New poll shows net approval of 66 per cent from Tories but just 46 per cent from Lib Dems.

If Nick Clegg was hoping to avoid claims that he's swerved to the right, the latest Ipsos MORI poll won't do him any favours. The survey shows that the Lib Dem leader is now more popular with Conservative supporters (net score +66) than supporters of his own party (net score +46).

Clearly Clegg's U-turn on spending cuts (remember, Greece changed "everything") delighted those previously put off by such radical ideas as delaying cuts until the economy had recovered fully.

The Lib Dem leader is also getting better write-ups in the right-wing press. Earlier today, the Spectator editor, Fraser Nelson, tweeted:

Powerful piece by Nick Clegg in Times today on welfare reform.

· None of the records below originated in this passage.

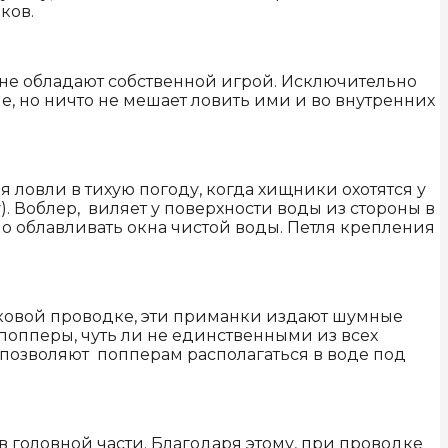
ков.
и не обладают собственной игрой. Исключительно
, но ничто не мешает ловить ими и во внутренних
 ловли в тихую погоду, когда хищники охотятся у
). Воблер, виляет у поверхности воды из стороны в
о облавливать окна чистой воды. Петля крепления
вковой проводке, эти приманки издают шумные
попперы, чуть ли не единственными из всех
я позволяют попперам располагаться в воде под
головной части. Благодаря этому, при проводке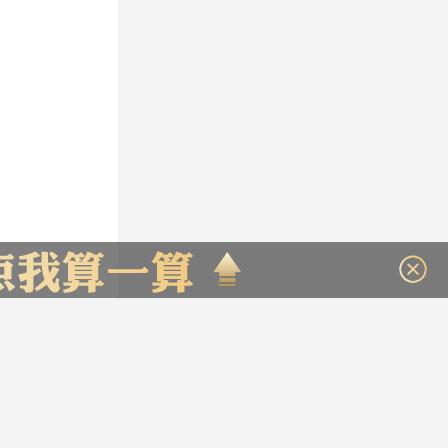
171701
算约
元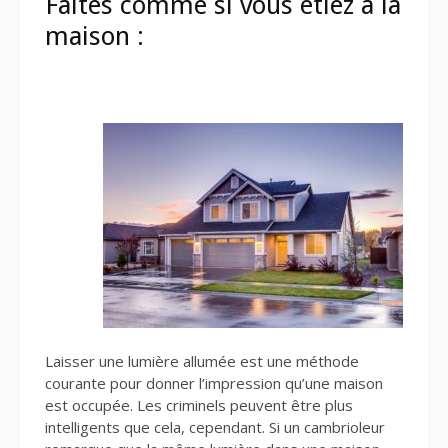
Faites comme si vous étiez à la
maison :
Laisser une lumière allumée est une méthode
courante pour donner l’impression qu’une maison
est occupée. Les criminels peuvent être plus
intelligents que cela, cependant. Si un cambrioleur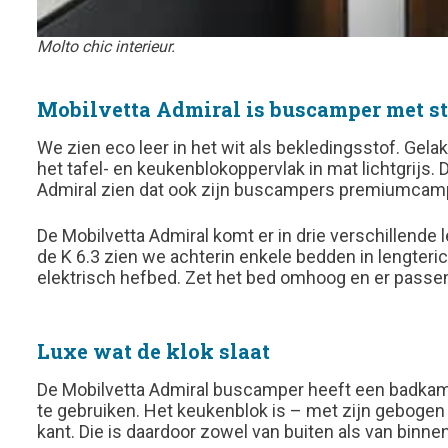
Molto chic interieur.
Mobilvetta Admiral is buscamper met st
We zien eco leer in het wit als bekledingsstof. Ge
het tafel- en keukenblokoppervlak in mat lichtgrijs.
Admiral zien dat ook zijn buscampers premiumcampers 
De Mobilvetta Admiral komt er in drie verschillende
de K 6.3 zien we achterin enkele bedden in lengteric
elektrisch hefbed. Zet het bed omhoog en er passen
Luxe wat de klok slaat
De Mobilvetta Admiral buscamper heeft een badkame
te gebruiken. Het keukenblok is – met zijn gebogen l
kant. Die is daardoor zowel van buiten als van binne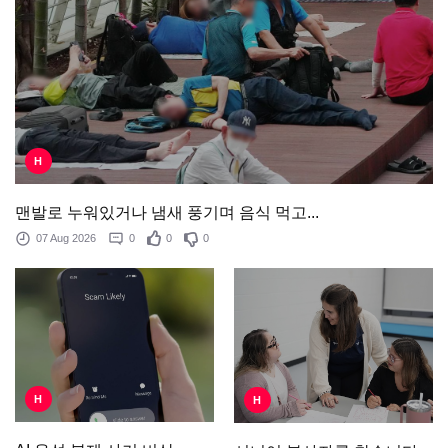
H
맨발로 누워있거나 냄새 풍기며 음식 먹고...
07 Aug 2026
0
0
0
H
H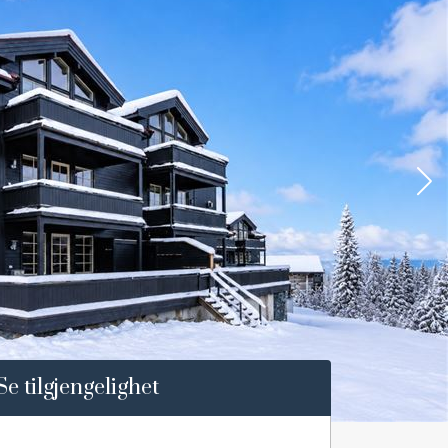
Se tilgjengelighet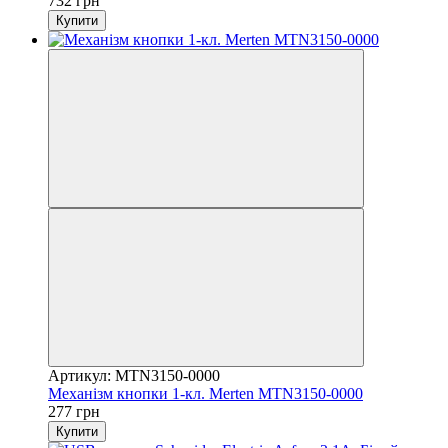
732 грн
Купити
Артикул: MTN3150-0000
Механізм кнопки 1-кл. Merten MTN3150-0000
277 грн
Купити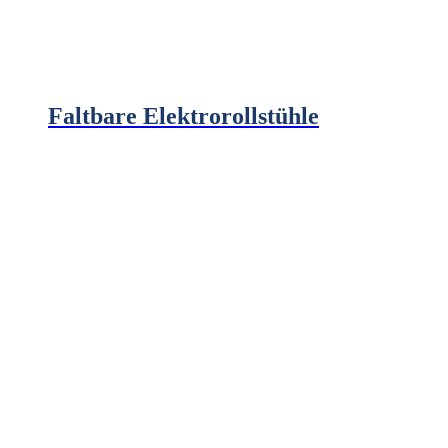
Faltbare Elektrorollstühle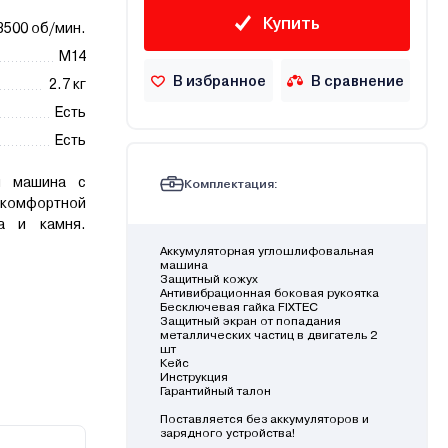
Купить
8500 об/мин.
М14
В избранное
В сравнение
2.7 кг
Есть
Есть
я машина с
Комплектация:
 комфортной
а и камня.
Аккумуляторная углошлифовальная
машина
Защитный кожух
Антивибрационная боковая рукоятка
Бесключевая гайка FIXTEC
Защитный экран от попадания
металлических частиц в двигатель 2
шт
Кейс
Инструкция
Гарантийный талон
Поставляется без аккумуляторов и
зарядного устройства!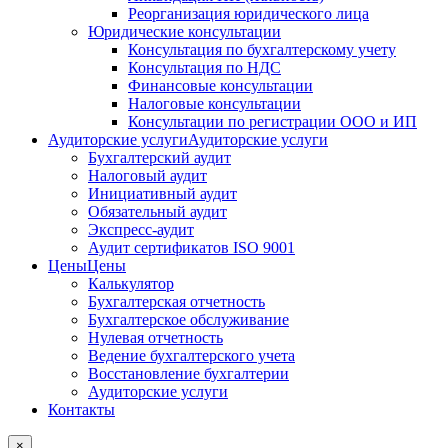
Реорганизация юридического лица
Юридические консультации
Консультация по бухгалтерскому учету
Консультация по НДС
Финансовые консультации
Налоговые консультации
Консультации по регистрации ООО и ИП
Аудиторские услуги
Аудиторские услуги
Бухгалтерский аудит
Налоговый аудит
Инициативный аудит
Обязательный аудит
Экспресс-аудит
Аудит сертификатов ISO 9001
Цены
Цены
Калькулятор
Бухгалтерская отчетность
Бухгалтерское обслуживание
Нулевая отчетность
Ведение бухгалтерского учета
Восстановление бухгалтерии
Аудиторские услуги
Контакты
×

Shows political courage and sense of mission. More impressive by the week.

Can you remember the last time a liberal commentator said anything that nice about Clegg?

Meanwhile, the topline figures from the poll show Labour and the Tories neck and neck on 37 per cent (the first time MORI has shown the two parties level since January 2008), with the Lib Dems on 15 per cent.

The YouGov daily tracker has the Tories up 2 to 42 per cent, Labour unchanged on 39 per cent and the Lib Dems unchanged on 12 per cent.

George Eaton is political editor of the New Statesman.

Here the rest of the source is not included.